Here, the holding capacitor 55 is provided on a side of the pixel switching element 30, which is opposite to the counter substrate 20. The pixel electrode 9a is provided on a side of the counter substrate 20 of the layered structure 15.

The layered structure 15 includes a protective film 47, which includes a silicon oxide film, on a first surface 15s which is a surface on the side of the counter substrate 20 (on a side, which is opposite to the holding capacitors 55, of the pixel switching elements 30). The first light-shield layer 8a, which includes a conductive film such as a conductive polysilicon film, a metal silicide film, a metal film or a metal compound film, is formed on the lower layer side of the protective film 47. In the embodiment, the first light-shield layer 8a is formed of a light-shield film, such as tungsten silicide (WSi), tungsten, or titanium nitride, and prevents light, which is emitted from the side of the element substrate 10, from being reflected in another member and being incident on the semiconductor layer 1a of the pixel switching elements 30. In the embodiment, the first light-shield layer 8a is formed as the scan line 3a. The scan line 3a is electrically connected to the gate electrode 3b, which will be described later, via the contact hole 48a. In addition, the scan line 3a is formed as a back gate of the pixel switching element 30.

A light-transmitting insulation film 48, which includes a silicon oxide film, is formed on the lower layer side of the first light-shield layer 8a, and the pixel switching element 30, which includes the semiconductor layer 1a, is formed on the lower layer side of the insulation film 48. The pixel switching element 30 includes the semiconductor layer 1a and the gate electrode 3b which extends in a direction orthogonal to the longitudinal direction of the semiconductor layer 1a and overlaps the central part of the longitudinal direction of the semiconductor layer 1a. The pixel switching element 30 includes a light-transmitting gate insulation layer 2 between the semiconductor layer 1a and the gate electrode 3b. The semiconductor layer 1a includes a channel area 1g, which faces the gate electrode 3b through the gate insulation layer 2, and includes a source area 1b and a drain area 1c on both sides of the channel area 1g. In the embodiment, the pixel switching element 30 has an LDD structure. Accordingly, the source area 1b and the drain area 1c respectively include low concentration areas on both sides of the channel area 1g and include high-concentration areas in areas which are adjacent to the channel area 1g on a side opposite to the low concentration areas.

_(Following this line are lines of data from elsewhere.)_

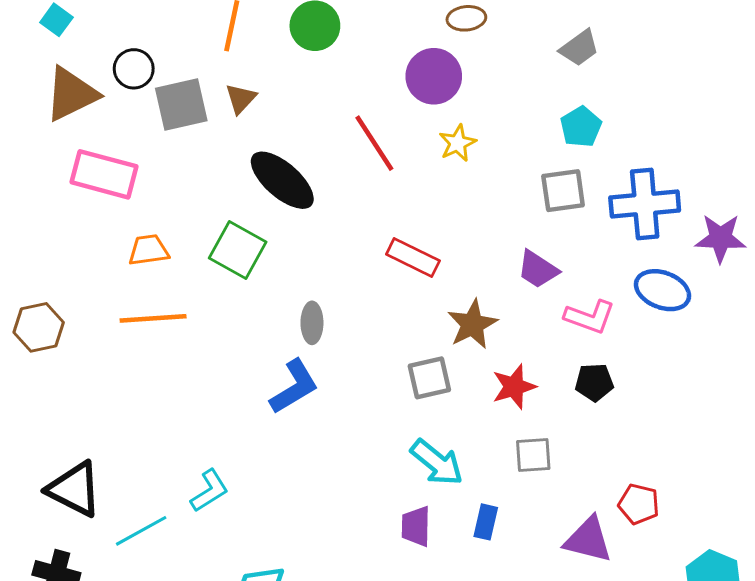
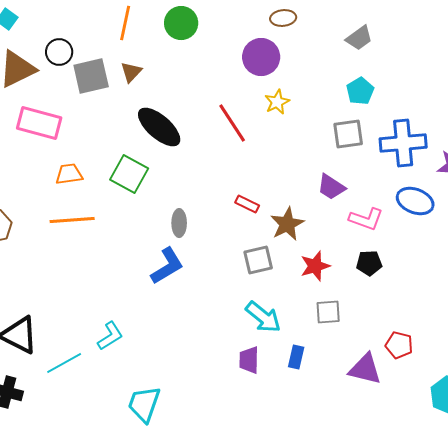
red line: (374, 143) -> (232, 123), moved
red rectangle: (413, 257) -> (247, 204), moved, size x0.7

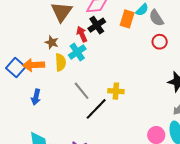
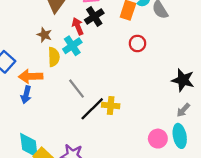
red circle: (160, 42) -> (137, 43), moved
orange arrow: (34, 65) -> (31, 76), moved
yellow cross: (116, 91) -> (111, 105), moved

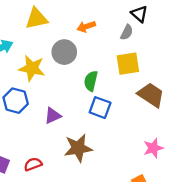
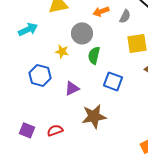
gray semicircle: (127, 32) -> (125, 16), moved
yellow star: (32, 68) -> (62, 51), moved, size x0.6
green semicircle: (91, 81) -> (94, 55), moved

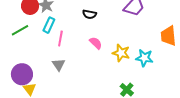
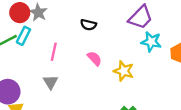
cyan rectangle: (49, 25) -> (23, 36), moved
cyan star: (144, 58) -> (151, 42), moved

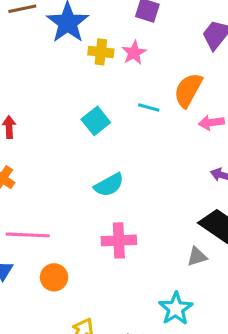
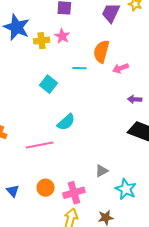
pink line: (28, 235) -> (40, 145), moved
pink cross: (119, 240) -> (74, 193), moved
gray triangle: (197, 257) -> (102, 171), moved

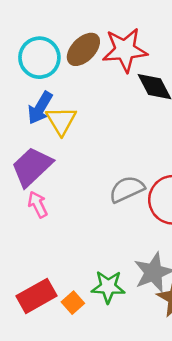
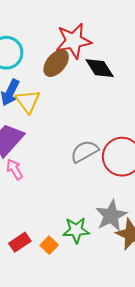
brown ellipse: (83, 49) -> (56, 63), moved
red rectangle: (37, 296) -> (20, 242), size x0.7

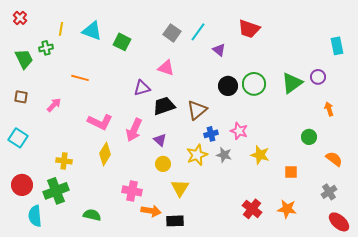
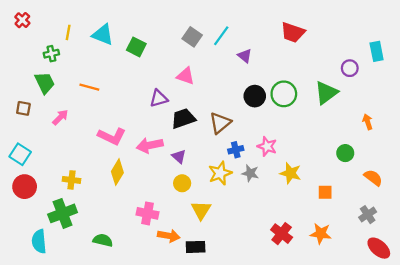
red trapezoid: (249, 29) -> (293, 32), moved
green trapezoid: (24, 59) -> (45, 83), moved
purple circle: (318, 77) -> (350, 68), moved
pink arrow: (134, 130) -> (150, 145), turned 55
red circle: (22, 185) -> (25, 187), moved

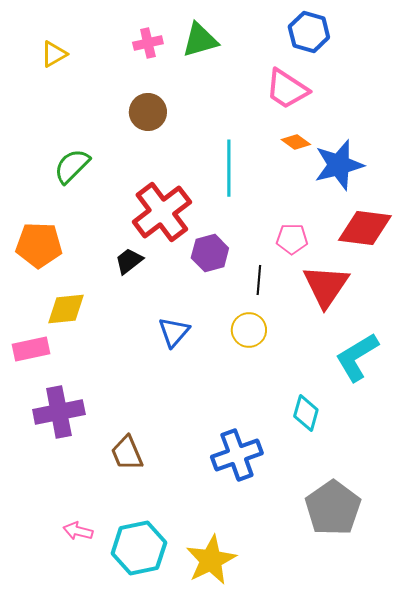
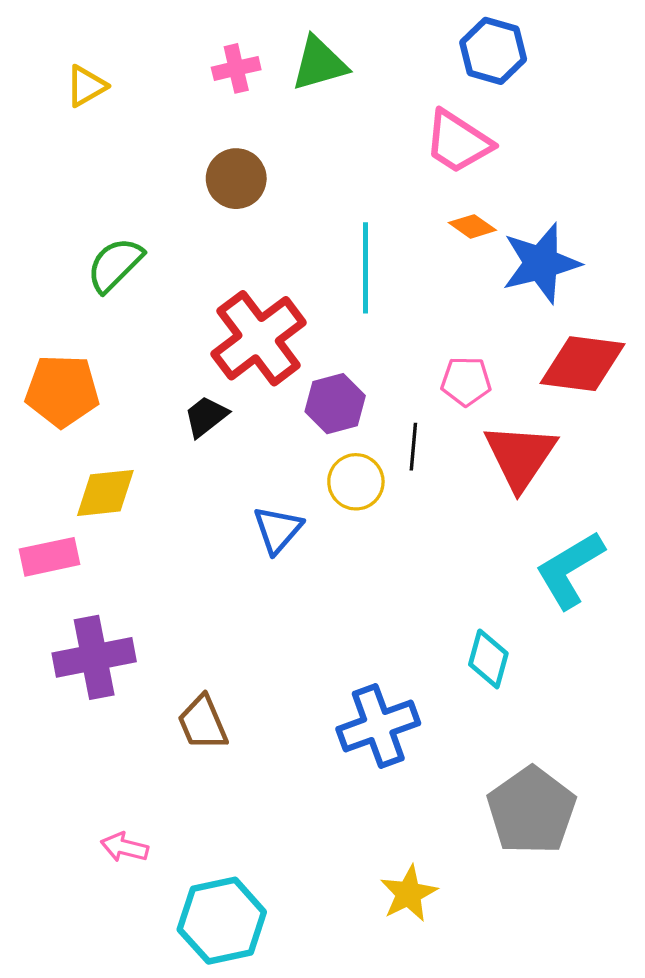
yellow circle: (249, 330) -> (356, 482), moved
cyan hexagon: (139, 548) -> (222, 921), moved
yellow star: (211, 560) -> (409, 894), moved, size x0.7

The semiconductor layer 1a is formed of a polysilicon film (polycrystalline silicon film) or the like. The gate insulation layer 2 includes a two-layered structure which includes a first gate insulation layer 2a that is formed of a silicon oxide film acquired by performing thermal oxidation on the semiconductor layer 1a, and a second gate insulation layer 2b that is formed of a silicon oxide film formed by a decompression CVD method or the like. The gate electrode 3b and the scan line 3a include a conductive film such as a conductive polysilicon film, a metal silicide film, a metal film, or a metal compound film.

A light-transmitting inter-layer insulation film 41, which includes the silicon oxide film, is formed on the lower layer side of the gate electrode 3b, and the drain electrode 4a is formed on the lower layer side of the inter-layer insulation film 41. The drain electrode 4a includes the conductive film such as the conductive polysilicon film, the metal silicide film, the metal film, or the metal compound film. The drain electrode 4a is formed such that a part of the drain electrode 4a overlaps the drain area 1c of the semiconductor layer 1a and the drain electrode 4a is electrically connected to the drain area 1c through a contact hole 41a which passes through the inter-layer insulation film 41 and the gate insulation layer 2.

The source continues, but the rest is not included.